▸ Data to use
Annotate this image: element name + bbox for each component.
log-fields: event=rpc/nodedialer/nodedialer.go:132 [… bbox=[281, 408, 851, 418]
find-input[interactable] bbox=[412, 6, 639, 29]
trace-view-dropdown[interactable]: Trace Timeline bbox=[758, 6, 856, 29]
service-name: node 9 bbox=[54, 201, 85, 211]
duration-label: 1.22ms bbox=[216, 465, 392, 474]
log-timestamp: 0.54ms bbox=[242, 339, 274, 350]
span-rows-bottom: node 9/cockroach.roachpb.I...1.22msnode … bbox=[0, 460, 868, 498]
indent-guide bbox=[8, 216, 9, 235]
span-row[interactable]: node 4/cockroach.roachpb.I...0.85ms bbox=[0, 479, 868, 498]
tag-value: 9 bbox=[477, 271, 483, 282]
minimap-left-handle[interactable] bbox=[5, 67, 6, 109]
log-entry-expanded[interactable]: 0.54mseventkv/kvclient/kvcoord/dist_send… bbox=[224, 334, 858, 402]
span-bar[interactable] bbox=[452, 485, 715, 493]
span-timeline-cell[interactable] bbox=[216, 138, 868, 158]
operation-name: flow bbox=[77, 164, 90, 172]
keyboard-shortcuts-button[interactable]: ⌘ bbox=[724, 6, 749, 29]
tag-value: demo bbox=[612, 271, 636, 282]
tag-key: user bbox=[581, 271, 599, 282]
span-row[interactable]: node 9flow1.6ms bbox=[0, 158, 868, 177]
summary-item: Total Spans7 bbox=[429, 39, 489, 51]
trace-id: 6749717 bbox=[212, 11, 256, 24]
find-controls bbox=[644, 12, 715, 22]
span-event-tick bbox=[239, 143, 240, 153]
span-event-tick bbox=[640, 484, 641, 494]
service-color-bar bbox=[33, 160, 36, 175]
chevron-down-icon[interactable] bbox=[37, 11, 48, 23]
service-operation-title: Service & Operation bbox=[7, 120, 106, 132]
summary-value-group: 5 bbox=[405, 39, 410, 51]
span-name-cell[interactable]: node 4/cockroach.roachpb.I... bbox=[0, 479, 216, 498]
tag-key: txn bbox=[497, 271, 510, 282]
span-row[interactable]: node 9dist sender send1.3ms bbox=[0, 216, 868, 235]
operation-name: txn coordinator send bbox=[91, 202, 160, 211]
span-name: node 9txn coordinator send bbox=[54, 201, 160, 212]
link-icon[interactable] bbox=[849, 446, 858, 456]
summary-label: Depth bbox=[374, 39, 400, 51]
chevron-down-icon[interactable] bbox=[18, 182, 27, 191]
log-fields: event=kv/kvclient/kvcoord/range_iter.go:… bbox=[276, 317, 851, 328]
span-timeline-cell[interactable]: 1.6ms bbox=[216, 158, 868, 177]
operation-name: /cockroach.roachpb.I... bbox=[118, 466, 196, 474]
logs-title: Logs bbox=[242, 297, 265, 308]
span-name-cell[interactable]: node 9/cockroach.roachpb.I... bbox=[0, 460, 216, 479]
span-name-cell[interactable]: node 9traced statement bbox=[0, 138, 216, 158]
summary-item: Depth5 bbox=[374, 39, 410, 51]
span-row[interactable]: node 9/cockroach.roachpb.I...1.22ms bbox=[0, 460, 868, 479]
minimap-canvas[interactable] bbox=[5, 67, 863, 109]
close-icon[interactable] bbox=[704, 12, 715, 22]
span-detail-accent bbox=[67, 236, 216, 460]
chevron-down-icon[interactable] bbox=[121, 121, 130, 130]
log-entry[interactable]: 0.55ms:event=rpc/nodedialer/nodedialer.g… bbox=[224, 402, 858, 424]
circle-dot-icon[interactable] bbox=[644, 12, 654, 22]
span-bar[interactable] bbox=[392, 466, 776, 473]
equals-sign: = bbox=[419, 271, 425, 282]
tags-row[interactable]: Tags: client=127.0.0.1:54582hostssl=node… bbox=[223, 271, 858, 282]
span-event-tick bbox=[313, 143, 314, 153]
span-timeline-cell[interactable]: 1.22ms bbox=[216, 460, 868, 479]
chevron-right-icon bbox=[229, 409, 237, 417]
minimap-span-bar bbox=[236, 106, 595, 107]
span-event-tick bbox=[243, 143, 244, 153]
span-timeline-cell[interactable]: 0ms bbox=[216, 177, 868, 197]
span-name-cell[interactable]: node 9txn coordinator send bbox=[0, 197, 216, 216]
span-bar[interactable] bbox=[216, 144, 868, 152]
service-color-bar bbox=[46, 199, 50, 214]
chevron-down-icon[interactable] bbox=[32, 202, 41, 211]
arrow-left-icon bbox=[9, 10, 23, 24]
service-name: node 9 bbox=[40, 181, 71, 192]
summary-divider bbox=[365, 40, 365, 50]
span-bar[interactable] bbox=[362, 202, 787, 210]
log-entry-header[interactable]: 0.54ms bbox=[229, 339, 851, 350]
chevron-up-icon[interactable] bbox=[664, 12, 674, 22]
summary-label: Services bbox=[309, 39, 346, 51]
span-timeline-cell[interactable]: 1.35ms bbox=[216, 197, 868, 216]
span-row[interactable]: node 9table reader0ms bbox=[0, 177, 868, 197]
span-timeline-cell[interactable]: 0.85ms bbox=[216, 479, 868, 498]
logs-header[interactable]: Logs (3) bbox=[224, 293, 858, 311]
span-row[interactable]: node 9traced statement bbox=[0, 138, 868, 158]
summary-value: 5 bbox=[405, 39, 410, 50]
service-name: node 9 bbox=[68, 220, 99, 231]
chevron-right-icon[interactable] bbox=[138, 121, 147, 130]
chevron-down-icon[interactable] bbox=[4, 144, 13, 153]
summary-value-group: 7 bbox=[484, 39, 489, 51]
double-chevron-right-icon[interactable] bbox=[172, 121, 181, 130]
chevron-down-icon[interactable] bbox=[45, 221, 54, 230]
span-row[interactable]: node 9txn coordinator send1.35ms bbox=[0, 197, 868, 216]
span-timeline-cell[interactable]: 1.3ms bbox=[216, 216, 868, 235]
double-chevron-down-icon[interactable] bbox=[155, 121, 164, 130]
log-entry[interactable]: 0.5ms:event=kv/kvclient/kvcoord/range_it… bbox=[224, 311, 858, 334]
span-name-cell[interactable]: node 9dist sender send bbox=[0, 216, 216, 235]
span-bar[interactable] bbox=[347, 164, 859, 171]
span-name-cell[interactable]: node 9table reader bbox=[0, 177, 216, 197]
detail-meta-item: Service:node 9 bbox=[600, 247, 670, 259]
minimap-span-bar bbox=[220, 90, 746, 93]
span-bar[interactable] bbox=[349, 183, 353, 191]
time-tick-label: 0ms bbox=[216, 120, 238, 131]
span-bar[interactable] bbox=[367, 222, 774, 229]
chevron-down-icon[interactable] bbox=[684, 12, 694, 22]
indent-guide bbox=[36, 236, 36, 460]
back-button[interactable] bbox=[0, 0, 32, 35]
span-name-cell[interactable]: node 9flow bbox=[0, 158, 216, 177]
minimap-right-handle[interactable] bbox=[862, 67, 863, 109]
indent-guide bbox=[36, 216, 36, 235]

▸ What is needed
Transcribe the whole listing exactly.

▸ Response to this task
Annotate this image: element name + bbox for each component.
log-fields: event=rpc/nodedialer/nodedialer.go:132 [… bbox=[281, 408, 851, 418]
find-input[interactable] bbox=[412, 6, 639, 29]
trace-view-dropdown[interactable]: Trace Timeline bbox=[758, 6, 856, 29]
service-name: node 9 bbox=[54, 201, 85, 211]
duration-label: 1.22ms bbox=[216, 465, 392, 474]
log-timestamp: 0.54ms bbox=[242, 339, 274, 350]
span-rows-bottom: node 9/cockroach.roachpb.I...1.22msnode … bbox=[0, 460, 868, 498]
indent-guide bbox=[8, 216, 9, 235]
span-row[interactable]: node 4/cockroach.roachpb.I...0.85ms bbox=[0, 479, 868, 498]
tag-value: 9 bbox=[477, 271, 483, 282]
minimap-left-handle[interactable] bbox=[5, 67, 6, 109]
log-entry-expanded[interactable]: 0.54mseventkv/kvclient/kvcoord/dist_send… bbox=[224, 334, 858, 402]
span-bar[interactable] bbox=[452, 485, 715, 493]
span-timeline-cell[interactable] bbox=[216, 138, 868, 158]
operation-name: flow bbox=[77, 164, 90, 172]
keyboard-shortcuts-button[interactable]: ⌘ bbox=[724, 6, 749, 29]
tag-value: demo bbox=[612, 271, 636, 282]
tag-key: user bbox=[581, 271, 599, 282]
span-row[interactable]: node 9flow1.6ms bbox=[0, 158, 868, 177]
summary-item: Total Spans7 bbox=[429, 39, 489, 51]
trace-id: 6749717 bbox=[212, 11, 256, 24]
find-controls bbox=[644, 12, 715, 22]
span-event-tick bbox=[239, 143, 240, 153]
span-event-tick bbox=[640, 484, 641, 494]
service-color-bar bbox=[33, 160, 36, 175]
chevron-down-icon[interactable] bbox=[37, 11, 48, 23]
service-operation-title: Service & Operation bbox=[7, 120, 106, 132]
summary-value-group: 5 bbox=[405, 39, 410, 51]
span-name-cell[interactable]: node 4/cockroach.roachpb.I... bbox=[0, 479, 216, 498]
tag-key: txn bbox=[497, 271, 510, 282]
span-row[interactable]: node 9dist sender send1.3ms bbox=[0, 216, 868, 235]
operation-name: txn coordinator send bbox=[91, 202, 160, 211]
span-name: node 9txn coordinator send bbox=[54, 201, 160, 212]
link-icon[interactable] bbox=[849, 446, 858, 456]
summary-label: Depth bbox=[374, 39, 400, 51]
chevron-down-icon[interactable] bbox=[18, 182, 27, 191]
log-fields: event=kv/kvclient/kvcoord/range_iter.go:… bbox=[276, 317, 851, 328]
span-timeline-cell[interactable]: 1.6ms bbox=[216, 158, 868, 177]
operation-name: /cockroach.roachpb.I... bbox=[118, 466, 196, 474]
logs-title: Logs bbox=[242, 297, 265, 308]
span-name-cell[interactable]: node 9/cockroach.roachpb.I... bbox=[0, 460, 216, 479]
span-name-cell[interactable]: node 9traced statement bbox=[0, 138, 216, 158]
summary-item: Depth5 bbox=[374, 39, 410, 51]
span-row[interactable]: node 9/cockroach.roachpb.I...1.22ms bbox=[0, 460, 868, 479]
minimap-canvas[interactable] bbox=[5, 67, 863, 109]
close-icon[interactable] bbox=[704, 12, 715, 22]
span-detail-accent bbox=[67, 236, 216, 460]
chevron-down-icon[interactable] bbox=[121, 121, 130, 130]
log-entry[interactable]: 0.55ms:event=rpc/nodedialer/nodedialer.g… bbox=[224, 402, 858, 424]
circle-dot-icon[interactable] bbox=[644, 12, 654, 22]
span-bar[interactable] bbox=[392, 466, 776, 473]
equals-sign: = bbox=[419, 271, 425, 282]
tags-row[interactable]: Tags: client=127.0.0.1:54582hostssl=node… bbox=[223, 271, 858, 282]
span-event-tick bbox=[313, 143, 314, 153]
span-timeline-cell[interactable]: 1.22ms bbox=[216, 460, 868, 479]
chevron-right-icon bbox=[229, 409, 237, 417]
minimap-span-bar bbox=[236, 106, 595, 107]
span-event-tick bbox=[243, 143, 244, 153]
span-timeline-cell[interactable]: 0ms bbox=[216, 177, 868, 197]
span-name-cell[interactable]: node 9txn coordinator send bbox=[0, 197, 216, 216]
span-bar[interactable] bbox=[216, 144, 868, 152]
service-color-bar bbox=[46, 199, 50, 214]
chevron-down-icon[interactable] bbox=[32, 202, 41, 211]
arrow-left-icon bbox=[9, 10, 23, 24]
service-name: node 9 bbox=[40, 181, 71, 192]
summary-divider bbox=[365, 40, 365, 50]
span-bar[interactable] bbox=[362, 202, 787, 210]
log-entry-header[interactable]: 0.54ms bbox=[229, 339, 851, 350]
chevron-up-icon[interactable] bbox=[664, 12, 674, 22]
summary-label: Services bbox=[309, 39, 346, 51]
span-timeline-cell[interactable]: 1.35ms bbox=[216, 197, 868, 216]
span-row[interactable]: node 9table reader0ms bbox=[0, 177, 868, 197]
span-timeline-cell[interactable]: 0.85ms bbox=[216, 479, 868, 498]
logs-header[interactable]: Logs (3) bbox=[224, 293, 858, 311]
span-row[interactable]: node 9traced statement bbox=[0, 138, 868, 158]
summary-value: 5 bbox=[405, 39, 410, 50]
service-name: node 9 bbox=[68, 220, 99, 231]
chevron-right-icon[interactable] bbox=[138, 121, 147, 130]
chevron-down-icon[interactable] bbox=[4, 144, 13, 153]
summary-value-group: 7 bbox=[484, 39, 489, 51]
double-chevron-right-icon[interactable] bbox=[172, 121, 181, 130]
chevron-down-icon[interactable] bbox=[45, 221, 54, 230]
span-row[interactable]: node 9txn coordinator send1.35ms bbox=[0, 197, 868, 216]
span-timeline-cell[interactable]: 1.3ms bbox=[216, 216, 868, 235]
double-chevron-down-icon[interactable] bbox=[155, 121, 164, 130]
log-entry[interactable]: 0.5ms:event=kv/kvclient/kvcoord/range_it… bbox=[224, 311, 858, 334]
span-name-cell[interactable]: node 9dist sender send bbox=[0, 216, 216, 235]
span-bar[interactable] bbox=[347, 164, 859, 171]
span-name-cell[interactable]: node 9table reader bbox=[0, 177, 216, 197]
detail-meta-item: Service:node 9 bbox=[600, 247, 670, 259]
minimap-span-bar bbox=[220, 90, 746, 93]
span-bar[interactable] bbox=[349, 183, 353, 191]
time-tick-label: 0ms bbox=[216, 120, 238, 131]
span-bar[interactable] bbox=[367, 222, 774, 229]
chevron-down-icon[interactable] bbox=[684, 12, 694, 22]
indent-guide bbox=[36, 236, 36, 460]
back-button[interactable] bbox=[0, 0, 32, 35]
span-name-cell[interactable]: node 9flow bbox=[0, 158, 216, 177]
minimap-right-handle[interactable] bbox=[862, 67, 863, 109]
indent-guide bbox=[36, 216, 36, 235]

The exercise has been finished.